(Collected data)
^^^^^^^^

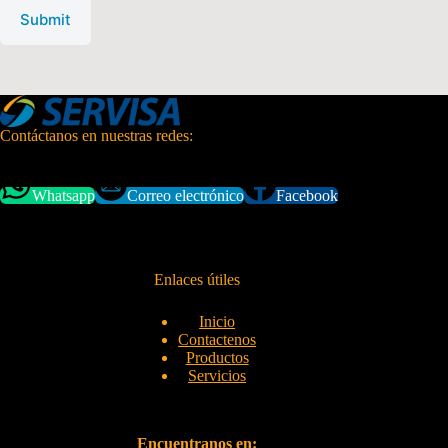
Submit
Contáctanos en nuestras redes:
Whatsapp
Correo electrónico
Facebook
Enlaces útiles
Inicio
Contactenos
Productos
Servicios
Encuentranos en:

^^^^^^^^

#### Exercise details:
Please provide an exact transcription of each line from the one holding "Contáctanos en nuestras" through the final line of the data above.

#### Solution for this problem:
Contáctanos en nuestras redes:
Whatsapp
Correo electrónico
Facebook
Enlaces útiles
Inicio
Contactenos
Productos
Servicios
Encuentranos en:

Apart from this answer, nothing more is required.